*** Opening GIVEN DATA ***

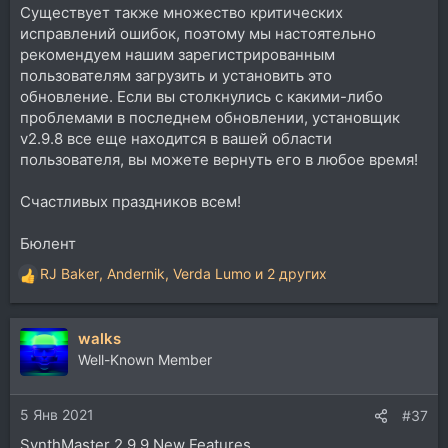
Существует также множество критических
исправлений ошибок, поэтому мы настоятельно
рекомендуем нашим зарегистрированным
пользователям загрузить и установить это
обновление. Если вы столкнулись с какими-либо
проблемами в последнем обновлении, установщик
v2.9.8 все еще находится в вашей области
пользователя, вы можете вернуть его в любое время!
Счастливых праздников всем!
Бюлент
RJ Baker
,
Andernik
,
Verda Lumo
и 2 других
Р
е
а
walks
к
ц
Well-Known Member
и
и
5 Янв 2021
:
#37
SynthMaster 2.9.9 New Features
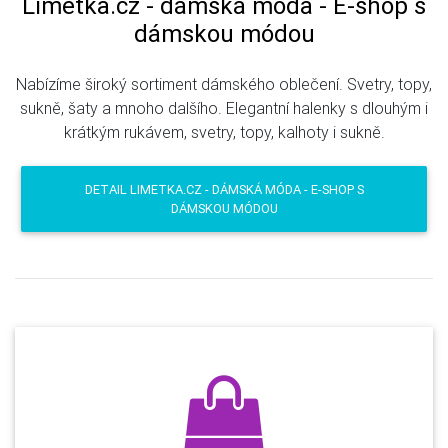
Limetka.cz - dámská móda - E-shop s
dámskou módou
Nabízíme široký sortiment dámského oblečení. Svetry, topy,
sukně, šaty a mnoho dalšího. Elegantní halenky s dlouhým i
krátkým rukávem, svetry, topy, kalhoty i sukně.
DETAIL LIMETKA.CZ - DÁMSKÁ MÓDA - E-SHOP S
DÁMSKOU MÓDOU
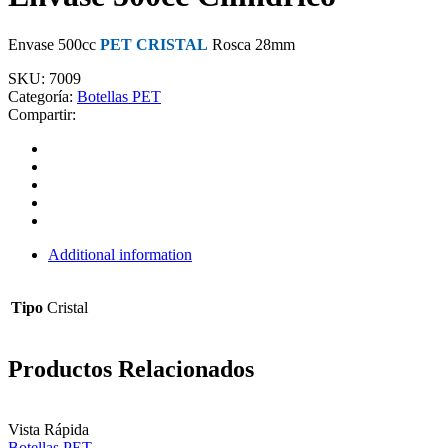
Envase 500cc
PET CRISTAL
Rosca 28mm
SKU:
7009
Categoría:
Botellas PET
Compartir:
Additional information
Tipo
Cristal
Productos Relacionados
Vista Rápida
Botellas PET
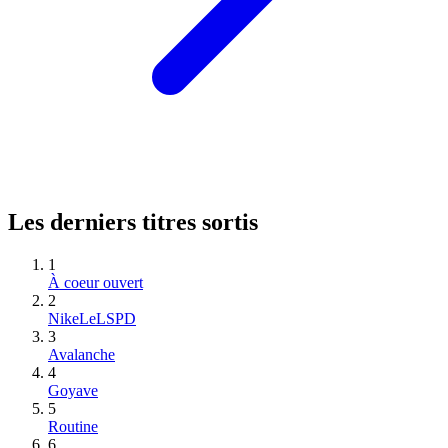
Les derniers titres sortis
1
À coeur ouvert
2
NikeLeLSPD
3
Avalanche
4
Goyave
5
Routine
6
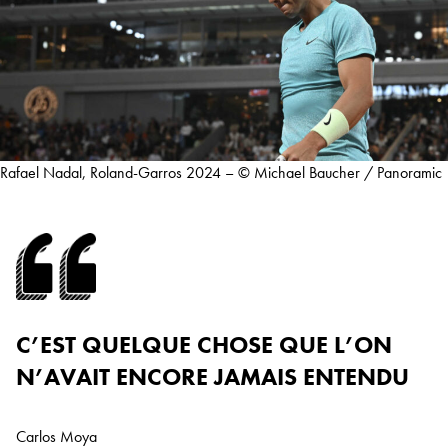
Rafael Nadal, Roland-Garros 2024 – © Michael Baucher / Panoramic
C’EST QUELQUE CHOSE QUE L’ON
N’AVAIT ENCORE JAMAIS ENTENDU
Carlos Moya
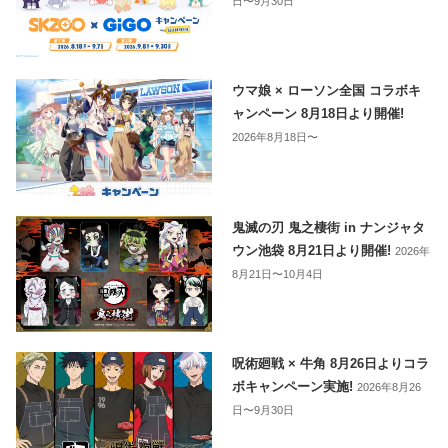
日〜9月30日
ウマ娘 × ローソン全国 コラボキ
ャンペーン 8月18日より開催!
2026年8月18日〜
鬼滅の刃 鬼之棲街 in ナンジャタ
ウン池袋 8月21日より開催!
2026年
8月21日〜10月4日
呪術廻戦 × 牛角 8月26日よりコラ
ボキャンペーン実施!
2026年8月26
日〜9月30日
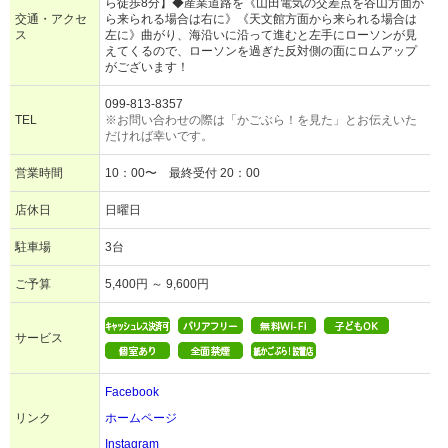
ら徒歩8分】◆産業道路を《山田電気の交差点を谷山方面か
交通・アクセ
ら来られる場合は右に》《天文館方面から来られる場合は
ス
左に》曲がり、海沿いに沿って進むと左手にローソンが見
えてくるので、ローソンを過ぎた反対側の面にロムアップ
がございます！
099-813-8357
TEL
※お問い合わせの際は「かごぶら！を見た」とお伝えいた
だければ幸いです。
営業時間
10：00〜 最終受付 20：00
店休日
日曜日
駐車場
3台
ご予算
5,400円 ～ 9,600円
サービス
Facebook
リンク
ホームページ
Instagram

*** Closing GIVEN DATA ***
*** Opening GIVEN DATA ***

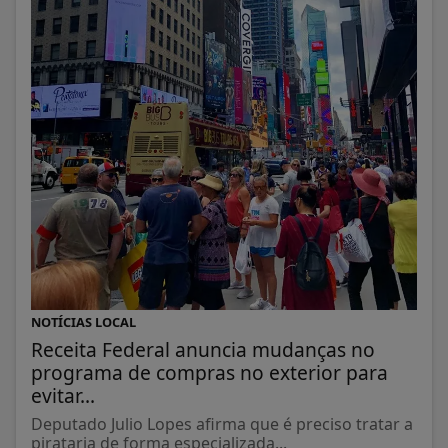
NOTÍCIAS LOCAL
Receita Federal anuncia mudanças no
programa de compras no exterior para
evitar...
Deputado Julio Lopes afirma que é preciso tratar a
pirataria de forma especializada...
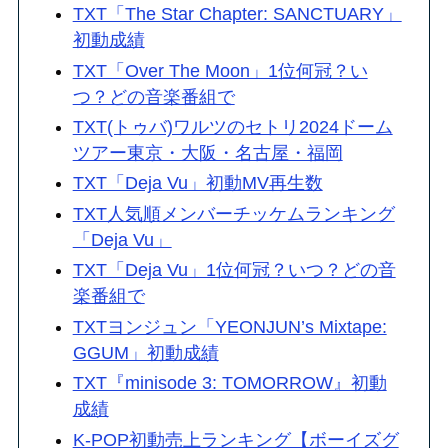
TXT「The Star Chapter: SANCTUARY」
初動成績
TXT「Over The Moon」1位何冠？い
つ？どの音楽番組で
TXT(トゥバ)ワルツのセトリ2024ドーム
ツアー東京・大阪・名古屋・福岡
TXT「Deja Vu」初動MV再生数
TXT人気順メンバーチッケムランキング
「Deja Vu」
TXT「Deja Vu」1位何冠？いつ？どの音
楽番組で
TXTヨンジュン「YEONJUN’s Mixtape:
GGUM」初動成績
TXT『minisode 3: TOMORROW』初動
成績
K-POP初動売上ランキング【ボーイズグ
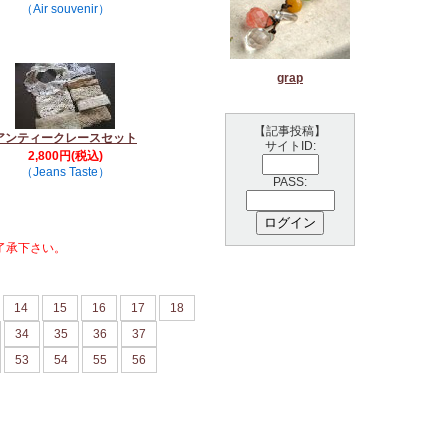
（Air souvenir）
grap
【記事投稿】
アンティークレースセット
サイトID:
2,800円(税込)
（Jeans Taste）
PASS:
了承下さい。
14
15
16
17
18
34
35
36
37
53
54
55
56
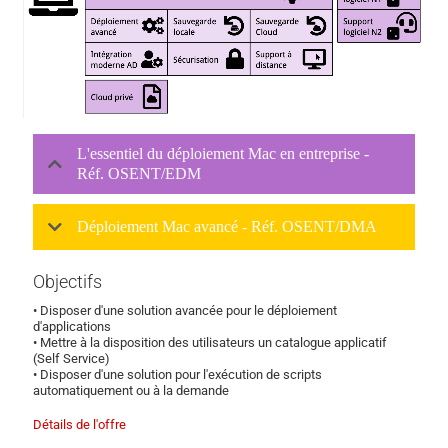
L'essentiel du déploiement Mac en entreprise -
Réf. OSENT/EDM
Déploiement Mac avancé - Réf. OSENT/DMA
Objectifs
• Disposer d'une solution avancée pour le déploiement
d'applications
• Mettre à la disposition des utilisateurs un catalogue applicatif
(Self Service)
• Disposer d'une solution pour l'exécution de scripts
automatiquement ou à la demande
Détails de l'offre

*** Closing GIVEN DATA ***

- _ABOUT THIS TASK_
Collect every line above that contains the word "pour".

- _TASK SOLUTION_
• Disposer d'une solution avancée pour le déploiement
• Disposer d'une solution pour l'exécution de scripts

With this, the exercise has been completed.